Can low testosterone cause fatigue and brain fog?
Yes, low testosterone can show up as low energy, reduced motivation, slower recovery, and sometimes brain fog, especially when it comes with low libido or fewer morning erections. The most useful first step is a morning total testosterone test, and if it is low, repeating it before making decisions. If it is confirmed low, ask about contributors like sleep apnea, weight changes, and medications because fixing those can improve both testosterone and fatigue.
What blood tests should a man get for fatigue?
A practical starting trio for fatigue in men is morning total testosterone, TSH, and ferritin because they screen three high-impact, treatable drivers. These tests help separate hormone-related fatigue from thyroid slow-down and low iron stores that limit oxygen delivery. If any result is abnormal or borderline, the next step is usually targeted follow-up tests rather than a random supplement stack.
Is it normal to feel exhausted in your 30s or 40s as a man?

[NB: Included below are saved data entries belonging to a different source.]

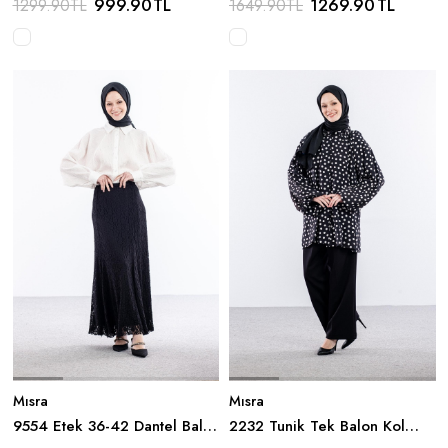
999.90
TL
1269.90
TL
1299.90
TL
1649.90
TL
Mısra
Mısra
9554 Etek 36-42 Dantel Balik
2232 Tunik Tek Balon Kol
- Siyah
Yaka Firfir - Siyah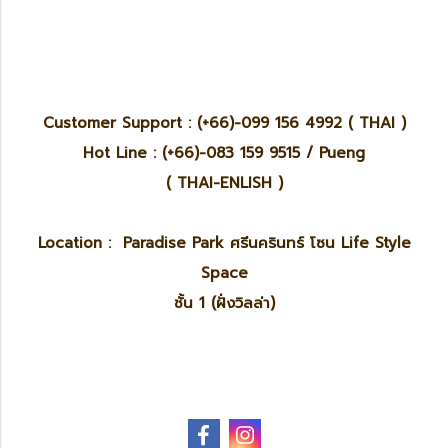
Customer Support : (+66)-099 156 4992 ( THAI )
Hot Line : (+66)-083 159 9515 / Pueng
( THAI-ENLISH )
Location : Paradise Park ศรีนครินทร์ โซน Life Style
Space
ชั้น 1 (ฝั่งวิลล่า)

It is common, but it is not something you have to accept as “just life.” In this age range, fatigue is often tied to sleep disruption, stress plus under-recovery, weight-related breathing issues at night, or early hormone and thyroid shifts. If your baseline changed for more than 4–6 weeks, treat it as a solvable problem and start with sleep screening and a few targeted labs.

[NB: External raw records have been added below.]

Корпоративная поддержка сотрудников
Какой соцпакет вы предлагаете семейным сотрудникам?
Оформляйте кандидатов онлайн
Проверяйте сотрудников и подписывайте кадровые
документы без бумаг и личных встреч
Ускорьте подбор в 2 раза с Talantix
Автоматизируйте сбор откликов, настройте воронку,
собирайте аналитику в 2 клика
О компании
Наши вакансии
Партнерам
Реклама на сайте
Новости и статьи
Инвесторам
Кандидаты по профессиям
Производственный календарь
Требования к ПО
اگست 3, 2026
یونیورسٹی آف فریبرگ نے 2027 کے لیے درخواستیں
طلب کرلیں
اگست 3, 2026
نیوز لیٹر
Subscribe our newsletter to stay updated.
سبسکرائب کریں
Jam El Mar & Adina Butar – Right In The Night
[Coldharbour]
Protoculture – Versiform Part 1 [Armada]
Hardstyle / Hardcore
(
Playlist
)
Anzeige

When should I worry that fatigue is something serious?
Get urgent care if fatigue comes with chest pain, fainting, severe shortness of breath, black or bloody stools, or new confusion, because those can signal emergencies. You should also book a prompt medical visit if fatigue is rapidly worsening, comes with unexplained weight loss, persistent fever, or drenching night sweats. If it is “just” persistent and dragging your life down, start with a sleep evaluation and labs like TSH, ferritin, and morning testosterone so you are not guessing.